Aunque vive en Los Ángeles, Hilary Swank y su marido están en Colorado desde que estalló la pandemia. El comienzo de la crisis sanitaria les pilló en Iowa, adonde habían viajado para un funeral. Sin coche propio, compraron uno de segunda mano para volver conduciendo a casa. En el camino, hicieron una parada técnica para descansar. Iban a ser unos días. Llevan seis meses. “Nuestra naturaleza es vivir aislados. Colaboro con grandes grupos durante los rodajes y cuando termino me gusta volver a la naturaleza. Es mi refugio, donde cargo las pilas. La experiencia de estar confinados no era nueva para nosotros”, explica por teléfono. Desde allí ha podido trabajar en sus proyectos como productora y ha estado muy activa en las redes sociales, donde ha apoyado el movimiento Black Lives Matter. “No veo los telediarios ni leo el periódico porque creo que, en ocasiones, eso solo alimenta sentimientos negativos.
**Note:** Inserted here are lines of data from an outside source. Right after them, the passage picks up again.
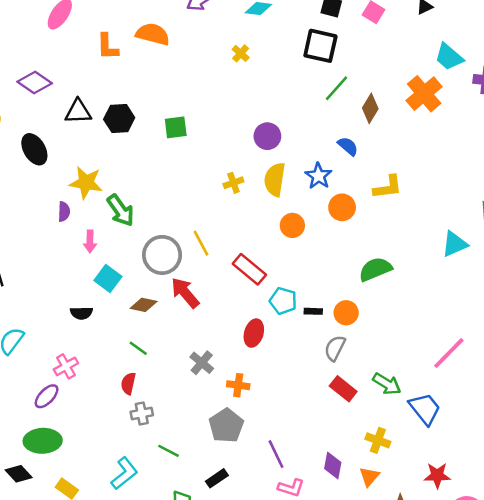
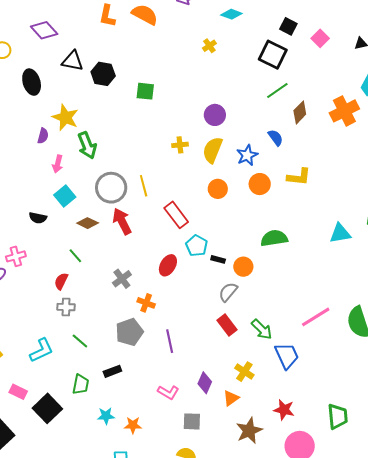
purple line: (276, 454) -> (170, 341), moved

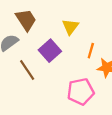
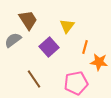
brown line: (27, 70) -> (34, 79), moved

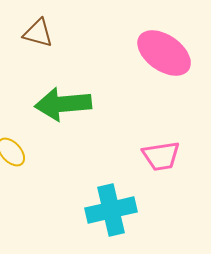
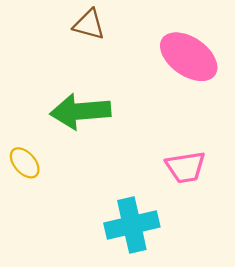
brown triangle: (38, 33) -> (89, 25), moved

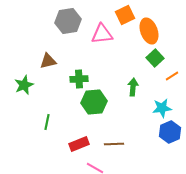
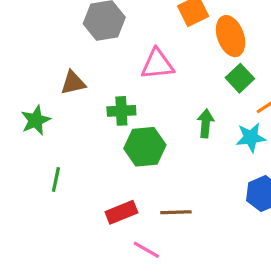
pink triangle: (102, 34) -> (157, 64), moved
cyan star: (162, 108) -> (251, 137), moved
green line: (47, 122) -> (56, 180), moved

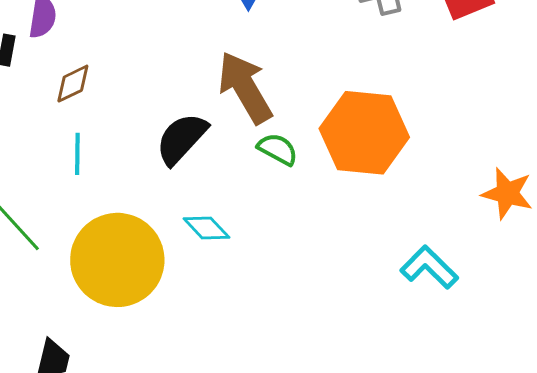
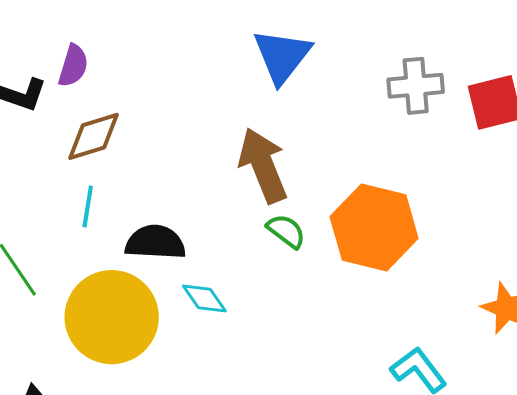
brown diamond: (73, 84) -> (93, 136), size x1.4
black semicircle: (182, 139) -> (155, 242), moved, turned 42

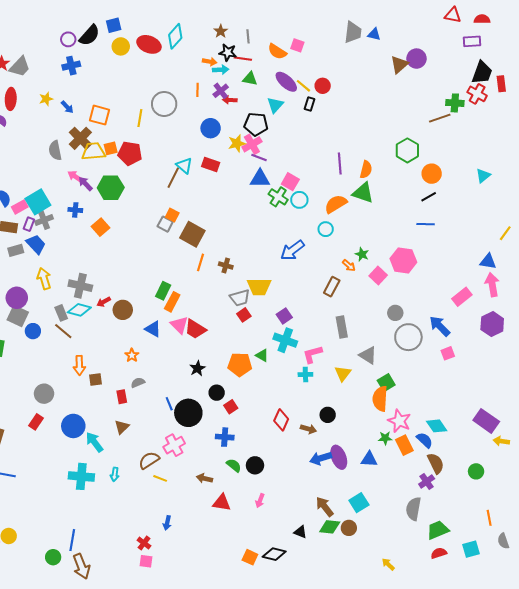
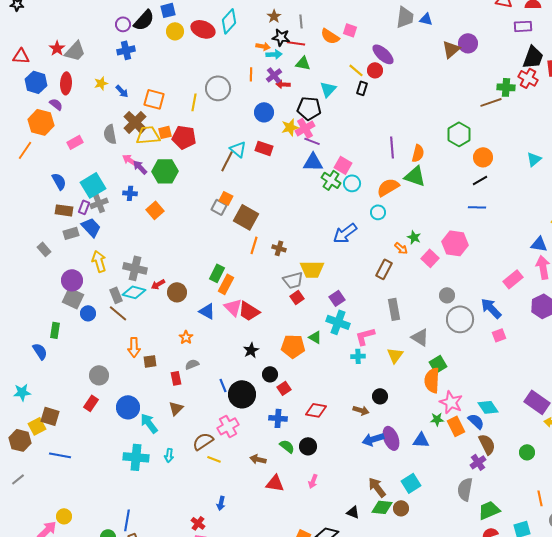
purple ellipse: (286, 82) -> (383, 54), moved
pink rectangle: (20, 207) -> (75, 142), moved
red diamond: (281, 420) -> (316, 410), moved, turned 75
Estoy al corriente de la información que necesito saber y, aunque mi corazón está con la gente que está sufriendo, trato de no dejarme arrastrar por el miedo”.
Está promocionado Away, una serie de Netflix en la que lidera la primera misión internacional a Marte. Un papel que, aparte de ser un enorme reto físico (tuvo que aprender a moverse como si flotara en gravedad cero) desecha clichés sobre el liderazgo femenino. “Es una mujer muy dura y también vulnerable. Muchas veces, los personajes femeninos fuertes no lo son porque eso se percibe como una debilidad”, explica. También es una madre de familia, que tiene que dejar a su hija y su marido en la Tierra durante los tres años que durará la misión. Y eso, si todo va bien. Swank, que soñaba con ser astronauta, encontró una fuerte conexión con ella. “La familia lo es todo y también tengo una vocación. He tenido que hacer sacrificios”.
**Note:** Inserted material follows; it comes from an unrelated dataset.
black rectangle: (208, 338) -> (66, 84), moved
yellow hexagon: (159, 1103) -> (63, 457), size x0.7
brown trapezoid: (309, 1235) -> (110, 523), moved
No lo dice por decir. En 2014, desapareció del mapa para cuidar de su padre, trasplantado de pulmón. Rechazó ofertas y aparcó proyectos. Ahora, su padre está recuperado y ella se ha redescubierto. “Aprendí que solo porque llevo toda la vida siendo actriz, eso no me define. Y cuidar a mi padre, acompañarle en el viaje más duro de su vida, me dio la oportunidad de explorar otra faceta de mí misma. Esos tres años fueron un regalo”. No le preocupó perder su posición: “Sabía que podía irme una temporada. Nunca se me pasó por la cabeza no volver a actuar. Siento que mi propósito en la vida es contar historias. No solo porque me hace feliz, sino porque me hace ser mejor. Mirar a través de quienes perseveran ante las adversidades me inspira”.
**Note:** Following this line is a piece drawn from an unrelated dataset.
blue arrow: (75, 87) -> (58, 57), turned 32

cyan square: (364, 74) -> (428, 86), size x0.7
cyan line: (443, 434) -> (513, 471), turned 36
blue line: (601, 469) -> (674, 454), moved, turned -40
Creció en una caravana en la frontera de EE.UU. y Canadá, y dice que se lo debe todo a su madre. “El mayor regalo que le puedes hacer a un hijo es creer en él. Decirle que puede hacer lo que se proponga mientras trabaje duro y tenga la pasión y la habilidad de perseverar. Mi madre siempre me repitió ese mantra y, aunque me advirtió que no sería fácil, me ayudó a creer en mí misma”. Con 15 años, ambas se fueron a Los Ángeles con 75 dólares en el bolsillo. Durmieron dos semanas en un coche y compartían un trozo de pizza para cenar. Le resta dramatismo, pero fue una aventura. Empezó a encadenar papeles en películas y series, como Sensación de vivir. Poco después, se especializó en cosechar Óscar. Primero, por dar vida a un asesino adolescente y transexual en Boys don’t cry; después, por la boxeadora de Million Dollar Baby. Lo agradeció diciendo: “No sé qué he hecho para merecer esto. Solo soy un chica de un parque de caravanas que tenía un sueño”. Pero es mucho más que eso. Ahora, ella también lo sabe.